27. April 2025
SP-Grossrat Karim Saïd im Gespräch

Die Frage der Selektion wird in der Westschweiz weniger virulent diskutiert

Karim Saïd ist mit unserem Condorcet-Autor im Frühjahr 2022 in den bernischen Grossen Rat gewählt worden. Der französischsprechende Gymnasiallehrer wurde von seiner Partei auch in die Bildungskommission delegiert, wo er mit Alain Pichard zusammenarbeitet. Das Gespräch mit Romand Karim Saïd, der einen beachtlichen Werdegang hinter sich hat, zeigt gewisse Kulturunterschiede zwischen der welschen und deutschsprachigen Betrachtungen von Schule.

Condorcet

Wir sind gerade am Ende der 12. Session unserer Legislaturperiode. Wie fühlst du dich im Grossen Rat?

Saïd

Mir macht die Arbeit hier Spass. Sie ist interessant, ich lerne viel, und natürlich für mein Spezialgebiet der Bildung bin ich hier sicher am richtigen Platz.

Alain Pichard, Lehrer Sekundarstufe 1, GLP-Grossrat im Kt. Bern und Mitglied der kantonalen Bildungskommission in der auch Karim Saïd sitzt.

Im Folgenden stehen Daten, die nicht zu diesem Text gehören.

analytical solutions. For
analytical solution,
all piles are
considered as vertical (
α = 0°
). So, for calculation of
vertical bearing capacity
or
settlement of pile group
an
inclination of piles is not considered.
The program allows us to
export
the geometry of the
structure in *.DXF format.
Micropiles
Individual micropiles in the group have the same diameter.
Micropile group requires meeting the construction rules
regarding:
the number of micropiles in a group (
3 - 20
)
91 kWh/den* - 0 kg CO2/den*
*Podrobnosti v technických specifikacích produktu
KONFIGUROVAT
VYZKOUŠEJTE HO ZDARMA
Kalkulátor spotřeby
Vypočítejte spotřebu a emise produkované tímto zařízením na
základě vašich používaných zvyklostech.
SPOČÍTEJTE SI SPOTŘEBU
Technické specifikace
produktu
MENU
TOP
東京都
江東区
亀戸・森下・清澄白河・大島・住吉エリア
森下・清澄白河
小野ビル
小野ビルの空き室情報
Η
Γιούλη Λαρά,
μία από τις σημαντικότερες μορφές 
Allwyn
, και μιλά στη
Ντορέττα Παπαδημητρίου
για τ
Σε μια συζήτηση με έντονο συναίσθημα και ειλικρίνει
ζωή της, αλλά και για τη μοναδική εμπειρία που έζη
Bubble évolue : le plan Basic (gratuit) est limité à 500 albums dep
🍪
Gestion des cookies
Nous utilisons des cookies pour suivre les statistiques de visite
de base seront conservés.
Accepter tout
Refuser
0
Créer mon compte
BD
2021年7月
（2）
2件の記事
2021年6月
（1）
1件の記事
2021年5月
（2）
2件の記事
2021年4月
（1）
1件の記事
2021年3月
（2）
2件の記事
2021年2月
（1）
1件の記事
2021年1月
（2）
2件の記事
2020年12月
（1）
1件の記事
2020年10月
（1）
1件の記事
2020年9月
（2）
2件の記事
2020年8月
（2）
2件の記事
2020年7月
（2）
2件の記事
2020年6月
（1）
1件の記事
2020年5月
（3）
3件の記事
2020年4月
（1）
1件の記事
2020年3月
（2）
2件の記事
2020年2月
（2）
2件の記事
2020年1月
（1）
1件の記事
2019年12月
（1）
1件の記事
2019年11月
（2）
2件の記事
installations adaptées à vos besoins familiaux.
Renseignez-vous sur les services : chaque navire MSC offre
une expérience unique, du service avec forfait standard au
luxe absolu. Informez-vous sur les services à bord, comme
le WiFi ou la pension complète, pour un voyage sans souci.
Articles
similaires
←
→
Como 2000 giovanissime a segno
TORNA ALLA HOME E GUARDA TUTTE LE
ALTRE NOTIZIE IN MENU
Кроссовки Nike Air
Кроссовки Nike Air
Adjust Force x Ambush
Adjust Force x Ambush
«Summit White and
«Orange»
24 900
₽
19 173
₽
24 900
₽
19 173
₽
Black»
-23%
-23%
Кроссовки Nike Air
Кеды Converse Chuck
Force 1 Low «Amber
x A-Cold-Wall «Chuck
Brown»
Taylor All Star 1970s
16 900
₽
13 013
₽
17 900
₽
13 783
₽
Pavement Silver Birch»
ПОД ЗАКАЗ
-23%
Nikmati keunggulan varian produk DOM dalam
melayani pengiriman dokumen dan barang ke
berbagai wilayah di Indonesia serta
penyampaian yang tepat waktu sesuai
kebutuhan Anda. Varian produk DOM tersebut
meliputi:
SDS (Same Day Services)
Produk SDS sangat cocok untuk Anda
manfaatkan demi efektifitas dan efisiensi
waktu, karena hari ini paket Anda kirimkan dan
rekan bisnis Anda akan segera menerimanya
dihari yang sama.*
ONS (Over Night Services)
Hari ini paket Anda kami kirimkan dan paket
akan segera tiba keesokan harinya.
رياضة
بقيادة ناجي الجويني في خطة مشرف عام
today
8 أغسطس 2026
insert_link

Was hat dich bisher besonders beeindruckt?

Ich denke, das ist der respektvolle Umgang zwischen den Lagern und Fraktionen. Man begegnet sich ausserordentlich freundlich, unterschreibt auch ab und zu mal einen Vorstoss aus dem gegnerischen Lager, wenn er einen überzeugt, ohne dass dies einem in den eigenen Reihen übel genommen wird.

Das stimmt, du hast auch unseren Vorstoss zur Beibehaltung der ABU-Abschlussprüfungen mitunterzeichnet.

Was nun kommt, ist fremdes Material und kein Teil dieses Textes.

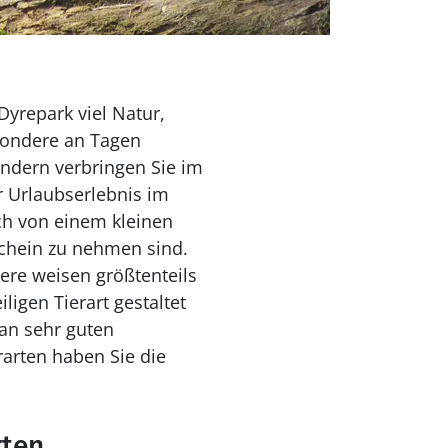
yrepark viel Natur,
sondere an Tagen
dern verbringen Sie im
r Urlaubserlebnis im
ch von einem kleinen
schein zu nehmen sind.
ere weisen größtenteils
igen Tierart gestaltet
an sehr guten
arten haben Sie die
rten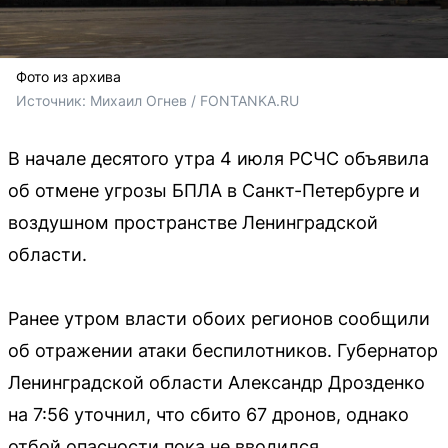
Фото из архива
Источник: 
Михаил Огнев / FONTANKA.RU
В начале десятого утра 4 июля РСЧС объявила
об отмене угрозы БПЛА в Санкт-Петербурге и
воздушном пространстве Ленинградской
области.
Ранее утром власти обоих регионов сообщили
об отражении атаки беспилотников. Губернатор
Ленинградской области Александр Дрозденко
на 7:56 уточнил, что сбито 67 дронов, однако
отбой опасности пока не вводился.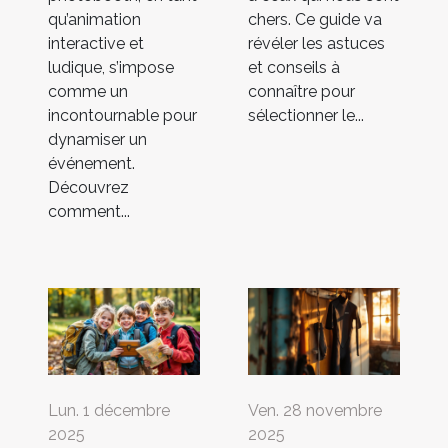
qu’animation
chers. Ce guide va
interactive et
révéler les astuces
ludique, s’impose
et conseils à
comme un
connaître pour
incontournable pour
sélectionner le...
dynamiser un
événement.
Découvrez
comment...
Lun. 1 décembre
Ven. 28 novembre
2025
2025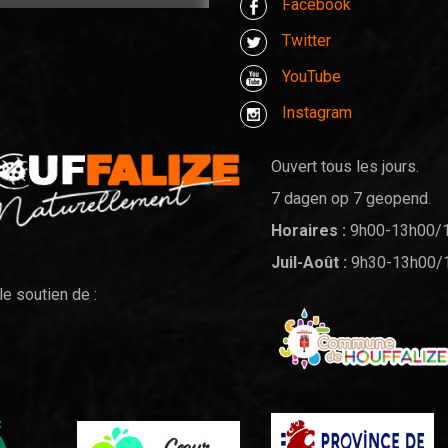
Facebook
Twitter
YouTube
Instagram
Ouvert tous les jours.
7 dagen op 7 geopend.
Horaires :
9h00-13h00/
Juil-Août :
9h30-13h00/
le soutien de :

Genau, wie du auch einen Besoldungsvorschlag unserer Grossrätin Meret Schindler mitunterzeichnet hast…

Wir beurteilst du die Arbeit in der Bildungskommission?

Ich habe mir da mehr grundsätzliche Diskussionen erwartet. Im Vergleich mit anderen Kommissionen hatten wir bisher wenig zu entscheiden.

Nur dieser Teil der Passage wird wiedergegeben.